Le salarié a été débouté de sa demande relative à l’indemnité pour travail dissimulé et le conseil de prud’hommes s’est déclaré en partage de voix sur le surplus des demandes.
Le 3 décembre 2014, M. X Y Z a interjeté appel de cette décision.
Par conclusions visées par le greffe le 8 novembre 2016 et soutenues oralement, M. X Y Z demande à la cour de confirmer le jugement en ce qu’il lui a alloué les sommes précitées mais de l’infirmer quant au rejet de la demande relative à l’indemnité pour travail dissimulé et, «'statuant à nouveau'», de dire que le licenciement est dépourvu de cause réelle et sérieuse et de condamner la société S3G à lui verser les sommes suivantes :
— 4 436.68 € au titre de l’indemnité compensatrice de préavis
— 443.66 € au titre des congés payés afférents
— 31 056.76 € à titre d’indemnité pour licenciement sans cause réelle et sérieuse
— 13 310.04 € à titre d’indemnité pour travail dissimulé
— 2 000 € sur le fondement de l’article 700 du code de procédure civile.

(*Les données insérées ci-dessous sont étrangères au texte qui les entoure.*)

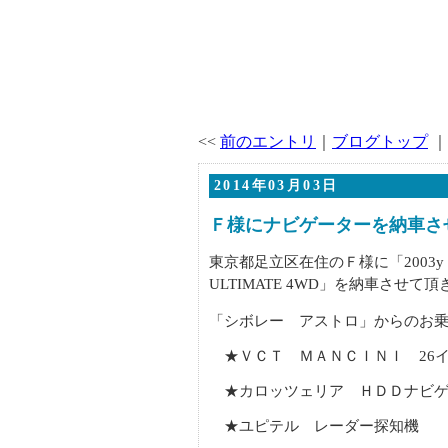
<<
前のエントリ
｜
ブログトップ
｜
2014年03月03日
Ｆ様にナビゲーターを納車さ
東京都足立区在住のＦ様に「2003y LI
ULTIMATE 4WD」を納車させて
「シボレー アストロ」からのお
★ＶＣＴ ＭＡＮＣＩＮＩ 26
★カロッツェリア ＨＤＤナビゲ
★ユピテル レーダー探知機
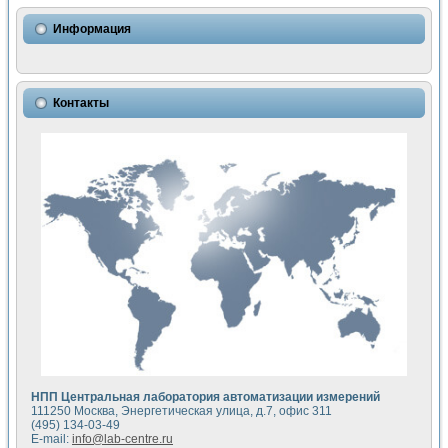
Использование NI LabVIEW для математического моделир
Исследовние возможности создания измерителя ВАХ фото
Информация
Математическое моделирование генератора сигналов - и
Моделирование и экспериментальное исследование линей
Применение осциллографического модуля с высоким разр
Симуляция отклика импульсного радиолокационного сигнал
Контакты
Автоматизация формирования уравнений состояния для и
Блок гальванической развязки для устройства сбора данн
Разработка автоматизированного стенда для измерения о
Применение среды LabVIEW для построения картины возб
Портативная система для определения показателей качес
Использование LabVIEW для управления источником пит
Устройство для снятия вольт-амперных характеристик со
Передовые научные технологии: нано-, фемто-, биотехнологи
Автоматизированная установка по измерению временных 
Автоматизированный лабораторный комплекс на базе Lab
Визуализация моделирования и оптимизации тепловой об
Виртуальный прибор для исследования функциональных в
Исследование возможности создания экономичного виртуа
Исследование кинетики движения макрочастиц в упорядо
Комплекс автоматизированной диагностики крови
НПП Центральная лаборатория автоматизации измерений
Метод прогнозирования свойств дисперсных продуктов п
111250 Москва, Энергетическая улица, д.7, офис 311
Недорогая система управления сверхпроводящим соленои
(495) 134-03-49
E-mail:
info@lab-centre.ru
Применение технологий NI в курсе экспериментальной фи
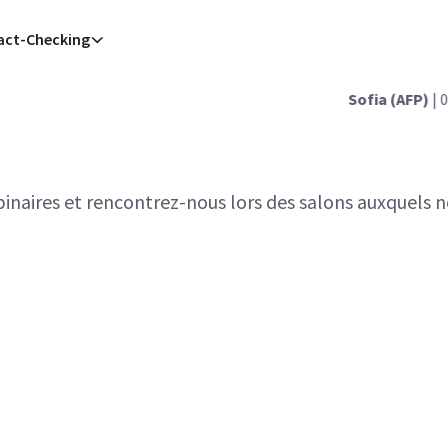
act-Checking
Sofia (AFP)
| 08/08/2026 - 18:47:11
| Drone en Bulgarie : So
naires et rencontrez-nous lors des salons auxquels n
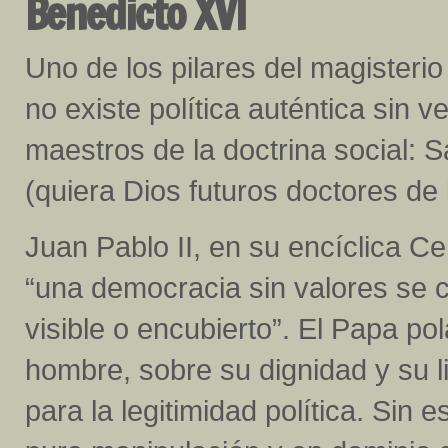
Benedicto XVI
Uno de los pilares del magisteri
no existe política auténtica sin
maestros de la doctrina social: 
(quiera Dios futuros doctores de l
Juan Pablo II, en su encíclica C
“una democracia sin valores se co
visible o encubierto”. El Papa po
hombre, sobre su dignidad y su l
para la legitimidad política. Sin 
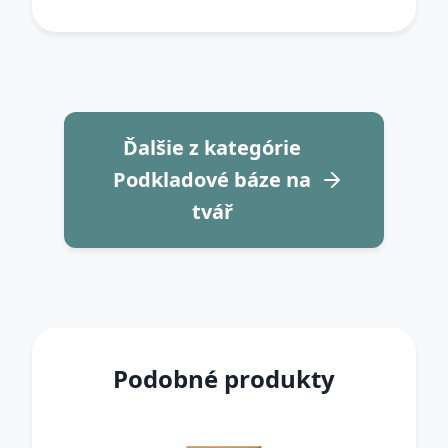
Ďalšie z kategórie
Podkladové báze na
tvář
Podobné produkty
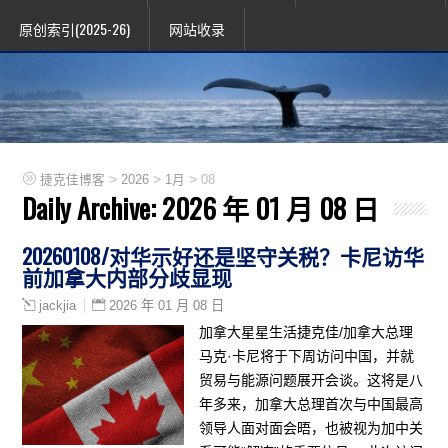
原创索引(2025-26)
网站收录
>
>
>
捷克佳博客
2026
1月
08
Daily Archive:
2026 年 01 月 08 日
20260108/对华示好还是坚守关税？卡尼访华
前加拿大内部分歧显现
2026 年 01 月 08 日
jackjia
加拿大星星生活捷克佳/加拿大总理
马克·卡尼将于下周访问中国，并就
贸易与能源问题展开会谈。这将是八
年多来，加拿大总理首次与中国最高
领导人面对面会晤，也被视为加中关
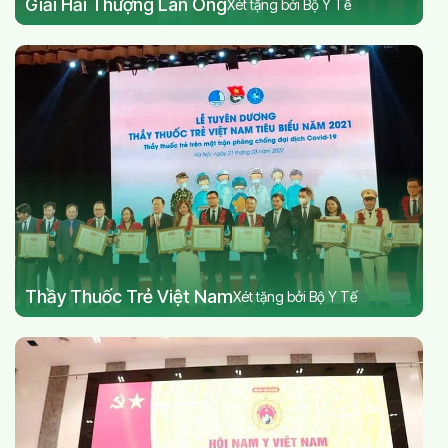
Giải Hải Thượng Lãn Ông
Xét tặng bởi Bộ Y Tế
Thầy Thuốc Trẻ Việt Nam
Xét tặng bởi Bộ Y Tế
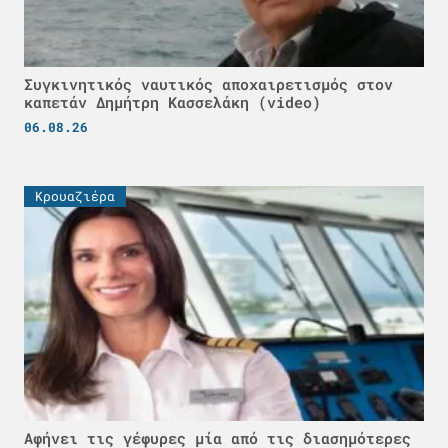
Συγκινητικός ναυτικός αποχαιρετισμός στον
καπετάν Δημήτρη Κασσελάκη (video)
06.08.26
Κρουαζιέρα
Αφήνει τις γέφυρες μία από τις διασημότερες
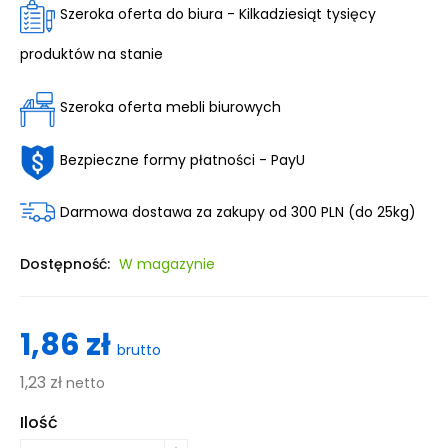
Szeroka oferta do biura - Kilkadziesiąt tysięcy
produktów na stanie
Szeroka oferta mebli biurowych
Bezpieczne formy płatności - PayU
Darmowa dostawa za zakupy od 300 PLN (do 25kg)
Dostępność:
W magazynie
1,86 zł
brutto
1,23 zł
netto
Ilość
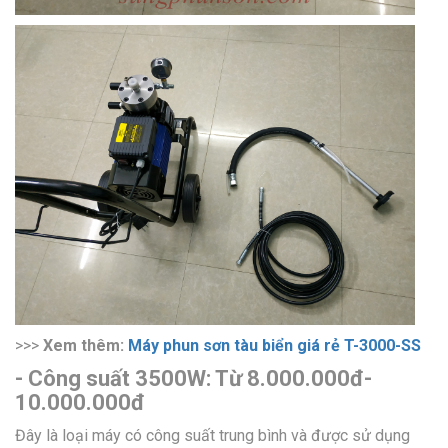
>>>
Xem thêm:
Máy phun sơn tàu biển giá rẻ T-3000-SS
- Công suất 3500W: Từ 8.000.000đ-
10.000.000đ
Đây là loại máy có công suất trung bình và được sử dụng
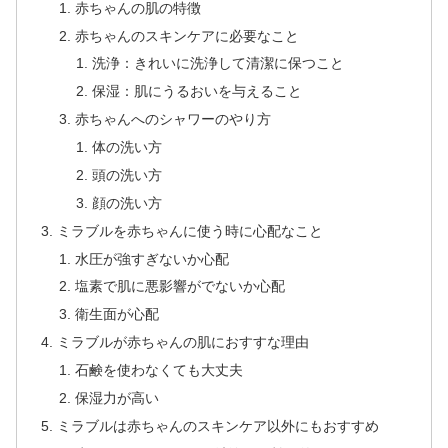
赤ちゃんの肌の特徴
赤ちゃんのスキンケアに必要なこと
洗浄：きれいに洗浄して清潔に保つこと
保湿：肌にうるおいを与えること
赤ちゃんへのシャワーのやり方
体の洗い方
頭の洗い方
顔の洗い方
ミラブルを赤ちゃんに使う時に心配なこと
水圧が強すぎないか心配
塩素で肌に悪影響がでないか心配
衛生面が心配
ミラブルが赤ちゃんの肌におすすな理由
石鹸を使わなくても大丈夫
保湿力が高い
ミラブルは赤ちゃんのスキンケア以外にもおすすめ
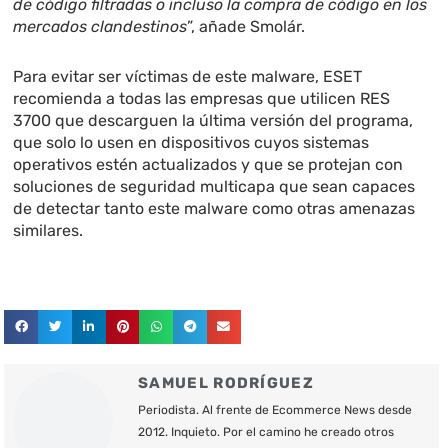
de código filtradas o incluso la compra de código en los
mercados clandestinos
”, añade Smolár.
Para evitar ser víctimas de este malware, ESET
recomienda a todas las empresas que utilicen RES
3700 que descarguen la última versión del programa,
que solo lo usen en dispositivos cuyos sistemas
operativos estén actualizados y que se protejan con
soluciones de seguridad multicapa que sean capaces
de detectar tanto este malware como otras amenazas
similares.
SAMUEL RODRÍGUEZ
Periodista. Al frente de Ecommerce News desde
2012. Inquieto. Por el camino he creado otros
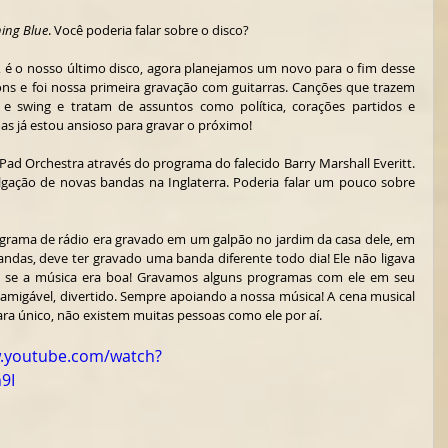
ing Blue
. Você poderia falar sobre o disco?
, é o nosso último disco, agora planejamos um novo para o fim desse 
ns e foi nossa primeira gravação com guitarras. Canções que trazem 
l e swing e tratam de assuntos como política, corações partidos e 
as já estou ansioso para gravar o próximo!
ad Orchestra através do programa do falecido Barry Marshall Everitt. 
lgação de novas bandas na Inglaterra. Poderia falar um pouco sobre 
ograma de rádio era gravado em um galpão no jardim da casa dele, em 
das, deve ter gravado uma banda diferente todo dia! Ele não ligava 
 se a música era boa! Gravamos alguns programas com ele em seu 
 amigável, divertido. Sempre apoiando a nossa música! A cena musical 
cara único, não existem muitas pessoas como ele por aí.
w.youtube.com/watch?
9I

Le salarié demande en outre la remise d’une attestation Pôle emploi conforme à l’arrêt à intervenir, sous astreinte de 100 € par jour de retard, outre les intérêts au taux légal.
Par conclusions visées par le greffe le 8 novembre 2016 et soutenues oralement, la société S 3G sollicite la confirmation du jugement entrepris en ce qu’il a débouté M. X Y Z de sa demande relative à l’indemnité pour travail dissimulé mais de l’infirmer en ce qu’il l’a condamnée à verser au salarié les sommes de 3 650.32 € au titre des heures supplémentaires et de 365.53 € au titre des congés payés afférents.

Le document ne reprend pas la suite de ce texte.